Our Approach
We are committed to research that is rigorous, reflexive, and community-centred. This means foregrounding lived experience in research design, engaging meaningfully with the communities our work concerns, and producing knowledge that is both conceptually sophisticated and practically actionable.
We encourage a co-design philosophy across research activities, working in genuine partnership with direct and indirect stakeholders in the sociotechnical context in which sextech is deployed. We believe that the people most affected by a technology are essential partners in understanding, evaluating, and shaping it.
We are an independent initiative. It is not formally affiliated with, endorsed by, or hosted by any university or institution.
Our Values
Empowerment: We centre the autonomy, rights, and self-determination of the communities that research engages with, particularly those who have historically been excluded from both sexual culture and technological design.
Rigour: We hold ourselves to the highest standards of inquiry, ethical practice, and methodological transparency.
Transformation: We are committed to research that does not merely describe the world but contributes to changing it by breaking stigma, informing policy, and improving practice.
Openness: We are committed to knowledge translation and public engagement, ensuring that research findings reach beyond academia to the practitioners, policymakers, and communities who can act on them.
Research Themes
What ethical frameworks are appropriate for the design, provision, and use of sextech in different settings?
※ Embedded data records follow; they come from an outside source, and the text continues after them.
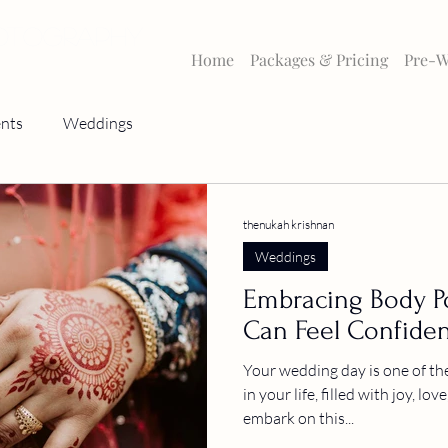
HOTOGRAPHY
Home
Packages & Pricing
Pre-W
nts
Weddings
thenukah krishnan
Weddings
Embracing Body Po
Can Feel Confiden
Your wedding day is one of th
in your life, filled with joy, lo
embark on this...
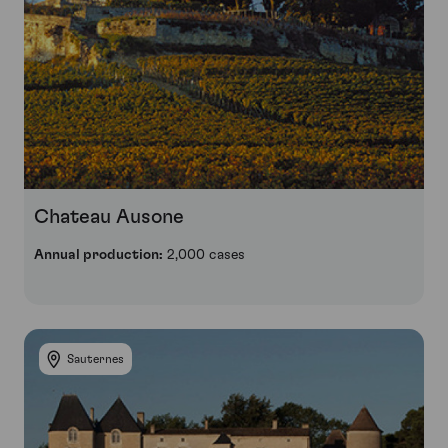
Chateau Ausone
Annual production:
2,000 cases
Sauternes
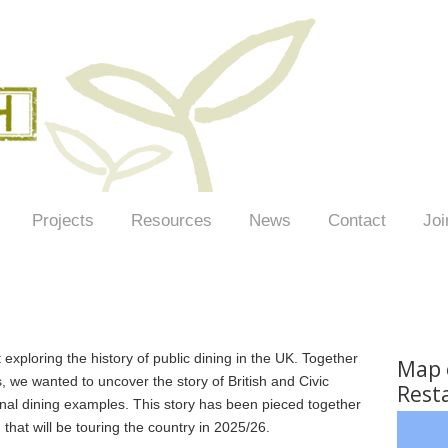
Projects
Resources
News
Contact
Joi
exploring the history of public dining in the UK. Together
Map o
 we wanted to uncover the story of British and Civic
Rest
nal dining examples. This story has been pieced together
n that will be touring the country in 2025/26.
How should consent, privacy, and safety be approached in different contexts?
What are the design requirements for sextech that genuinely serves different communities? What does state-of-the-art development currently offer? Where are the current gaps?
How do stakeholders understand, navigate, and engage with sextech? What are the implications for policy and professional practice?
What are the perspectives, needs, priorities, and concerns of different communities of users who use or might use sextech? How does sextech intersection with gender, sexuality, age, and other dimensions of identity?